Education
The likelihood is that they have. The standard of O level GSE has gone and been replaced with GCSE. During the 12 years of this government the stats they have issued show that more and more pupils achieve higher standards. The inevitable conclusion of these phenomena is that these figures could only be achieved by lowering the pass mark level. That conclusion might be totally unfair to those students who have worked their socks off to achieve their goals. However it is the feeling that most people, outside government, have.
The same phenomenon also applies to “A” level results, where more and more pupils are obtaining higher grades year on year.
Our government is obsessed with targets and tests. Although tests for 7 year olds have now been dropped, pupils still face being tested far too often. The main problem with tests for the pupils is that the results determine the ranking of the school, so you can have the situation where schools will not enter pupils for exams where they think a pass is marginal because if too many of their pupils fail a particular subject then the school’s position the exam results tables can be compromised.
We have created an underclass in the UK; thousands of kids can see no future at all, they are brought up in an environment of non-work and within a benefit culture. Many of the kids brought up in this environment will, when they leave school, enter the benefit system without any real ambition of getting out. Many will also turn to crime. As already stated many are brought up their mothers, with the father long gone. We have got to solve this problem, kids have to have hope; they have to have a chance of making something of their lives.
How to do it is the problem.
Problems at home lead to problems at school.
There is a major problem with discipline in many of our inner-city schools. Teachers are regularly compromised by unruly and ill disciplined pupils who have very little interest in learning anything at all. Many of these kids come from very poor backgrounds and single-parent families and are brought up by often hard-pressed mothers.

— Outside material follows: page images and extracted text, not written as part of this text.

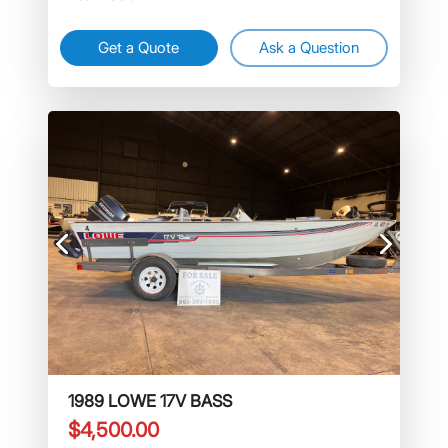
Get a Quote
Ask a Question
Previous
Next
1989 LOWE 17V BASS
$4,500.00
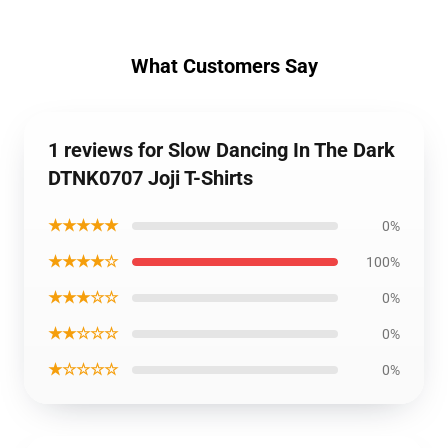
What Customers Say
1 reviews for Slow Dancing In The Dark
DTNK0707 Joji T-Shirts
★★★★★
0%
★★★★☆
100%
★★★☆☆
0%
★★☆☆☆
0%
★☆☆☆☆
0%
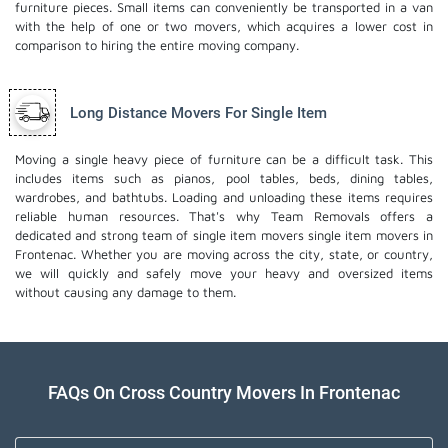
furniture pieces. Small items can conveniently be transported in a van
with the help of one or two movers, which acquires a lower cost in
comparison to hiring the entire moving company.
Long Distance Movers For Single Item
Moving a single heavy piece of furniture can be a difficult task. This
includes items such as pianos, pool tables, beds, dining tables,
wardrobes, and bathtubs. Loading and unloading these items requires
reliable human resources. That's why Team Removals offers a
dedicated and strong team of single item movers
single item movers
in
Frontenac. Whether you are moving across the city, state, or country,
we will quickly and safely move your heavy and oversized items
without causing any damage to them.
FAQs On Cross Country Movers In Frontenac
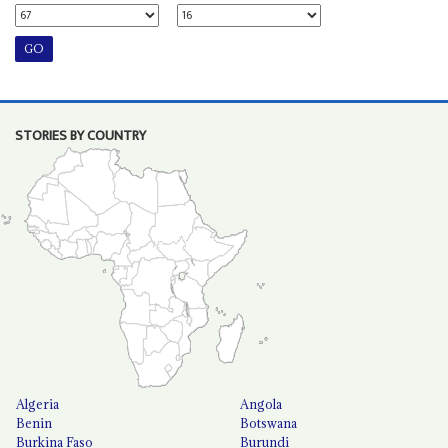
STORIES BY COUNTRY
Algeria
Angola
Benin
Botswana
Burkina Faso
Burundi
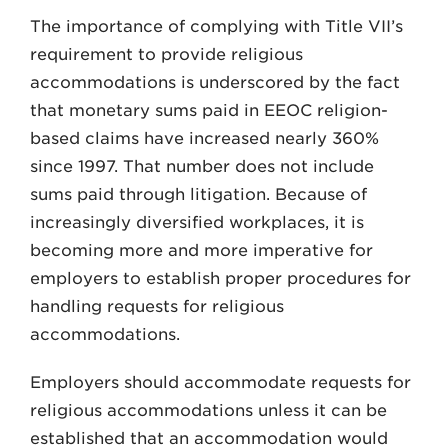
The importance of complying with Title VII’s
requirement to provide religious
accommodations is underscored by the fact
that monetary sums paid in EEOC religion-
based claims have increased nearly 360%
since 1997. That number does not include
sums paid through litigation. Because of
increasingly diversified workplaces, it is
becoming more and more imperative for
employers to establish proper procedures for
handling requests for religious
accommodations.
Employers should accommodate requests for
religious accommodations unless it can be
established that an accommodation would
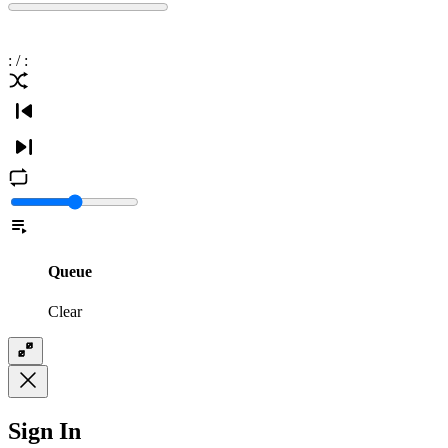
:
/
:
Queue
Clear
Sign In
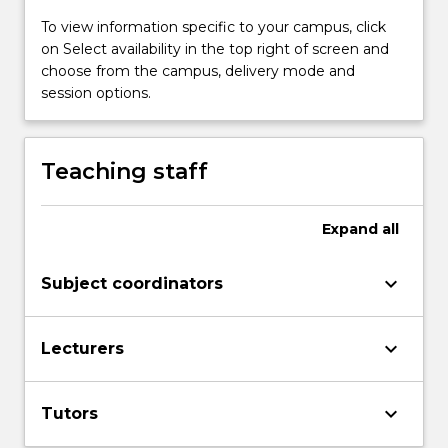
To view information specific to your campus, click
on Select availability in the top right of screen and
choose from the campus, delivery mode and
session options.
Teaching staff
Expand
all
keyboard_arrow_down
Subject coordinators
keyboard_arrow_down
Lecturers
keyboard_arrow_down
Tutors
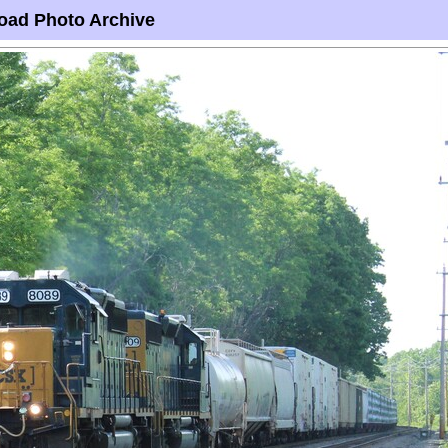
oad Photo Archive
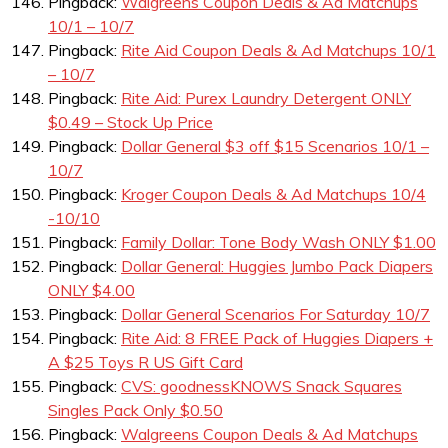
Pingback:
Walgreens Coupon Deals & Ad Matchups
10/1 – 10/7
Pingback:
Rite Aid Coupon Deals & Ad Matchups 10/1
– 10/7
Pingback:
Rite Aid: Purex Laundry Detergent ONLY
$0.49 – Stock Up Price
Pingback:
Dollar General $3 off $15 Scenarios 10/1 –
10/7
Pingback:
Kroger Coupon Deals & Ad Matchups 10/4
-10/10
Pingback:
Family Dollar: Tone Body Wash ONLY $1.00
Pingback:
Dollar General: Huggies Jumbo Pack Diapers
ONLY $4.00
Pingback:
Dollar General Scenarios For Saturday 10/7
Pingback:
Rite Aid: 8 FREE Pack of Huggies Diapers +
A $25 Toys R US Gift Card
Pingback:
CVS: goodnessKNOWS Snack Squares
Singles Pack Only $0.50
Pingback:
Walgreens Coupon Deals & Ad Matchups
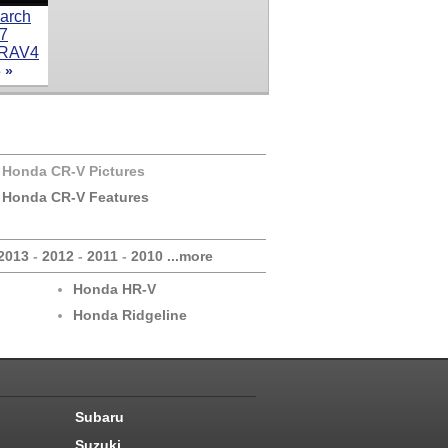
 »
 Honda CR-V Pictures
 Honda CR-V Features
2013
-
2012
-
2011
-
2010
...more
Honda HR-V
Honda Ridgeline
Subaru
Suzuki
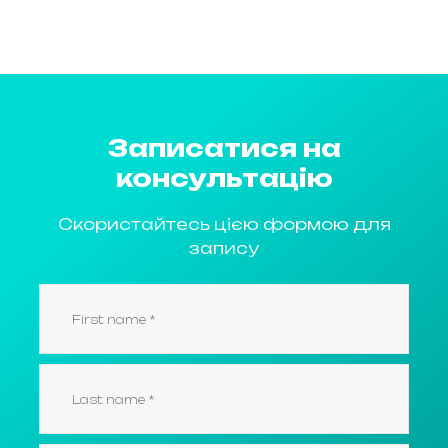
Записатися на
консультацію
Скористайтесь цією формою для
запису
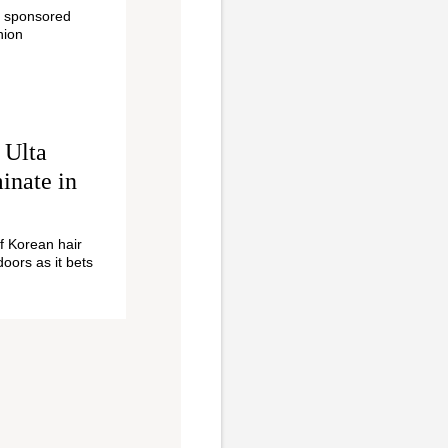
r sponsored
hion
 Ulta
inate in
of Korean hair
doors as it bets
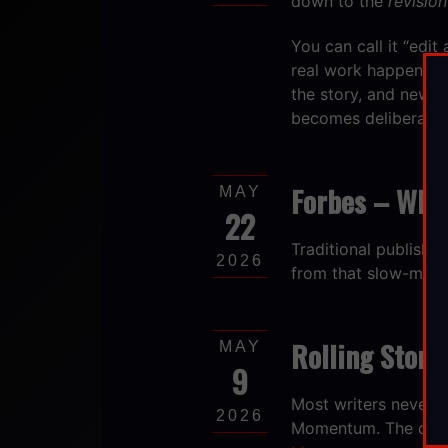
down to the
revision
You can call it “edit 
real work happens. S
the story, and new on
becomes deliberate ra
Forbes – What
MAY
22
​Traditional publish
2026
from that slow-moti
Rolling Stone
MAY
9
Most writers never f
2026
Momentum. The quiet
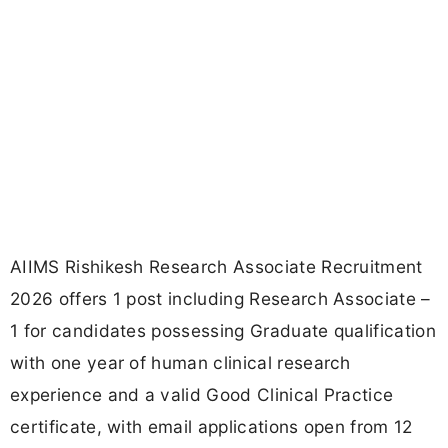
AIIMS Rishikesh Research Associate Recruitment
2026 offers 1 post including Research Associate –
1 for candidates possessing Graduate qualification
with one year of human clinical research
experience and a valid Good Clinical Practice
certificate, with email applications open from 12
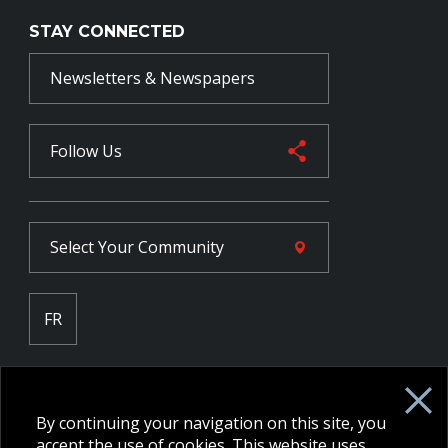
STAY CONNECTED
Newsletters & Newspapers
Follow Us
Select Your
Community
FR
Employee Intranet CORE
NPP Pension Board Extranet
By continuing your navigation on this site, you
B/W Commander Extranet
MFRC Extranet
accept the use of cookies. This website uses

The curriculum is one of the causes of these problems. In many schools pupils are allowed to drop subjects when the get to 13 or 14. In problem schools this means that you have huge chunks of pupils having to attend lessons they have no interest in at all. Inevitably this means that many of these pupils will prove to be highly disruptive and destroy any hope of the pupils who do wish to learn about the subject achieving their aim.
So the first step is maybe to set the curriculum at the first year of senior school and keep to that curriculum until students enter the pre-GSCE stage.
Because many of this type of pupil believe that there is no future they can’t be bothered to learn, which means that they leave school with very few schools and find it is almost impossible to break into the job market at any decent level.
Before targets were brought in most pupils left senior schools being able to read, write and add-up. Unfortunately that is not the case today.